All of lore.kernel.org
 help / color / mirror / Atom feed
From: Justin Bronder <jsbronder@gentoo.org>
To: linux-raid@vger.kernel.org
Subject: Re: Raid10 device hangs during resync and heavy I/O.
Date: Fri, 23 Jul 2010 11:47:01 -0400	[thread overview]
Message-ID: <20100723154701.GA2090@gmail.com> (raw)
In-Reply-To: <20100723131925.4b2bd54e@notabene>

[-- Attachment #1: Type: text/plain, Size: 7321 bytes --]
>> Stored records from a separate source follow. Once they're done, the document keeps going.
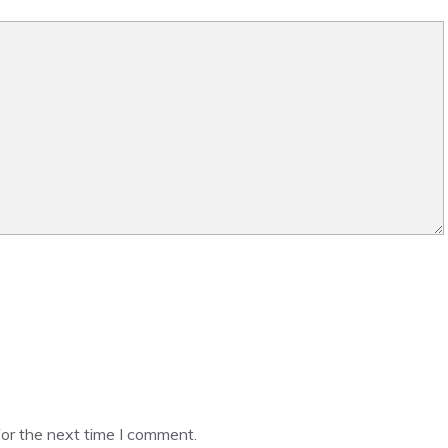
or the next time I comment.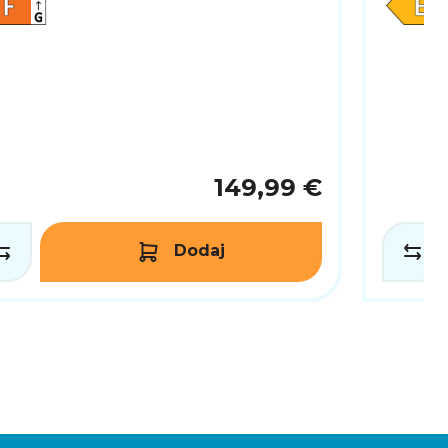
149,99 €
Dodaj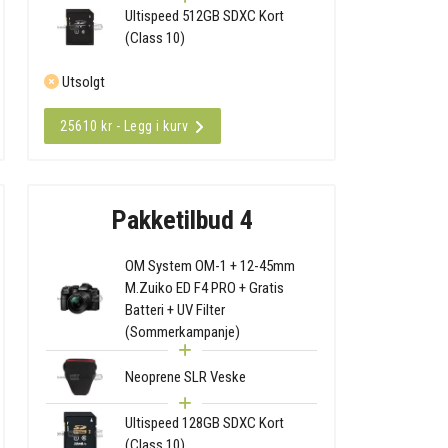
Ultispeed 512GB SDXC Kort
(Class 10)
Utsolgt
25610 kr - Legg i kurv
Pakketilbud 4
OM System OM-1 + 12-45mm
M.Zuiko ED F4 PRO + Gratis
Batteri + UV Filter
(Sommerkampanje)
Neoprene SLR Veske
Ultispeed 128GB SDXC Kort
(Class 10)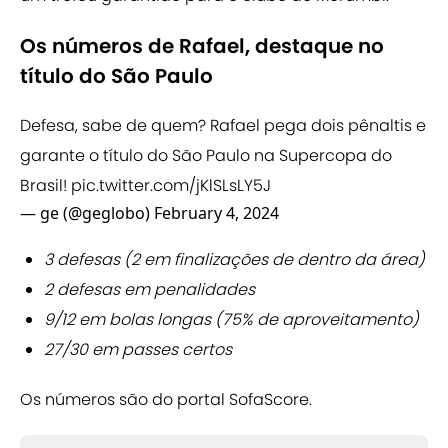
Os números de Rafael, destaque no
título do São Paulo
Defesa, sabe de quem? Rafael pega dois pênaltis e
garante o título do São Paulo na Supercopa do
Brasil!
pic.twitter.com/jKlSLsLY5J
— ge (@geglobo)
February 4, 2024
3 defesas (2 em finalizações de dentro da área)
2 defesas em penalidades
9/12 em bolas longas (75% de aproveitamento)
27/30 em passes certos
Os números são do portal SofaScore.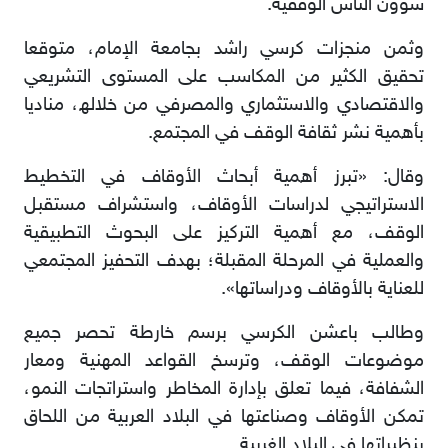
ﺷﺆون اﻟﻨﺎس اﻟﻮﻗﻔﯿﺔ.
وﺛﻤﻦ ﻣﻨﺠﺰات ﻛﺮﺳﻲ راﺷﺪ ﺑﺠﺎﻣﻌﺔ اﻹﻣﺎم، ﻣﺘﻮﻗﻌﺎ
ﺗﺤﻘﯿﻖ اﻟﻜﺜﯿﺮ ﻣﻦ اﻟﻤﻜﺎﺳﺐ ﻋﻠﻰ اﻟﻤﺴﺘﻮى اﻟﺘﺸﺮﯾﻌﻲ
واﻻﻗﺘﺼﺎدي واﻻﺳﺘﺜﻤﺎري واﻟﻤﺼﺮﻓﻲ ﻣﻦ ﺧﻼﻟﮫ، ﻣﻨﺎدﯾﺎ
ﺑﺄھﻤﯿﺔ ﻧﺸﺮ ﺛﻘﺎﻓﺔ اﻟﻮﻗﻒ ﻓﻲ اﻟﻤﺠﺘﻤﻊ.
وﻗﺎل: «ﺗﺒﺮز أھﻤﯿﺔ أﺑﺤﺎث اﻷوﻗﺎف ﻓﻲ اﻟﺘﺨﻄﯿﻂ
اﻻﺳﺘﺮاﺗﯿﺠﻲ ﻟﺪراﺳﺎت اﻷوﻗﺎف، واﺳﺘﺸﺮاف ﻣﺴﺘﻘﺒﻞ
اﻟﻮﻗﻒ، ﻣﻊ أھﻤﯿﺔ اﻟﺘﺮﻛﯿﺰ ﻋﻠﻰ اﻟﺒﺤﻮث اﻟﺘﻄﺒﯿﻘﯿﺔ
واﻟﻌﻤﻠﯿﺔ ﻓﻲ اﻟﻤﺮﺣﻠﺔ اﻟﻤﻘﺒﻠﺔ؛ ﺑﮭﺪف اﻟﺘﺤﻔﯿﺰ اﻟﻤﺠﺘﻤﻌﻲ
ﻟﻠﻌﻨﺎﯾﺔ ﺑﺎﻷوﻗﺎف ودراﺳﺎﺗﮭﺎ».
وطﺎﻟﺐ ﺑﺎﻋﺸﻦ اﻟﻜﺮﺳﻲ ﺑﺮﺳﻢ ﺧﺎرطﺔ ﺗﺤﺼﺮ ﺟﻤﯿﻊ
ﻣﻮﺿﻮﻋﺎت اﻟﻮﻗﻒ، وﺗﺮﺳﺦ اﻟﻘﻮاﻋﺪ اﻟﻤﮭﻨﯿﺔ وﻣﻌﺎر
اﻟﺸﻔﺎﻓﺔ، ﻓﯿﻤﺎ ﺗﻌﻠﻖ ﺑﺈدارة اﻟﻤﺨﺎطﺮ واﺳﺘﺮاﺗﺠﺎت اﻟﻨﻤﻮ،
ﺗﻤﻜﻦ اﻷوﻗﺎف وﺻﻨﺎﻋﺘﮭﺎ ﻓﻲ اﻟﺒﻼد اﻟﻌﺮﺑﯿﺔ ﻣﻦ اﻟﻠﺤﺎق
ﺑﻨﻈﯿﺮاﺗﮭﺎ ﻓﻲ اﻟﺒﻼد اﻟﻐﺮﺑﯿﺔ.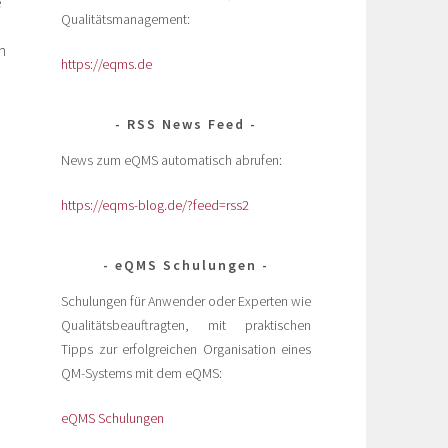
e
Qualitätsmanagement:
n
https://eqms.de
RSS News Feed
News zum eQMS automatisch abrufen:
https://eqms-blog.de/?feed=rss2
eQMS Schulungen
Schulungen für Anwender oder Experten wie
Qualitätsbeauftragten, mit praktischen
Tipps zur erfolgreichen Organisation eines
QM-Systems mit dem eQMS:
eQMS Schulungen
On 23/07/10 13:19 +1000, Neil Brown wrote:
> On Thu, 22 Jul 2010 14:49:33 -0400
> Justin Bronder <jsbronder@gentoo.org> wrote:
> 
> > On 16/07/10 14:46 -0400, Justin Bronder wrote:
> > 
> > I've done some more research that may potentially help. All of
> > the following was done with 2.6.34.1.
> > 
> > Still produces the hang:
> >     - Using cp (may take a bit longer).
> >     - Using jfs as the filesystem.
> >     - Dropping RESYNC_DEPTH to 32
> >     - Using the offset layout.
> > 
> > Does not produce the hang:
> >     - Using the near layout.
> >     - Using dd on the partition directly instead of on a
> >       filesystem via something like:
> >       dd if=/dev/${MD_DEV}p1 of=/dev/${MD_DEV}p1 seek=4001 bs=1M
> > 
> > 
> > As the barrier code is very similiar, I repeated a number of
> > these tests using raid1 instead of raid10.  In every case, I was
> > unable to cause the system to hang.  I focused on the barriers
> > due to the tracebacks in the previous email.  For the heck of it,
> > I added some tracing (patch below) where the reason for the hang
> > is fairly obvious.  Of course, how it happened isn't.
> > 
> > The last bit of the trace before the hang.
> 
> Thanks for doing this!
> 
> See below...

<previous trace cut>

> 
> 
> So the 'dd' process successfully waited for the barrier to be gone at
> 189.021179, and thus set pending to '1'.  It then submitted the IO request.
> We should then see swapper (or possibly some other thread) calling
> allow_barrier when the request completes.  But we don't.
> A request could possibly take many milliseconds to complete, but it shouldn't
> take seconds and certainly not minutes.
> 
> It might be helpful if you could run this again, and in make_request(), after
> the call to "wait_barrier()" print out:
>   bio->bi_sector, bio->bi_size, bio->bi_rw
> 
> I'm guessing that the last request that doesn't seem to complete will be
> different from the other in some important way.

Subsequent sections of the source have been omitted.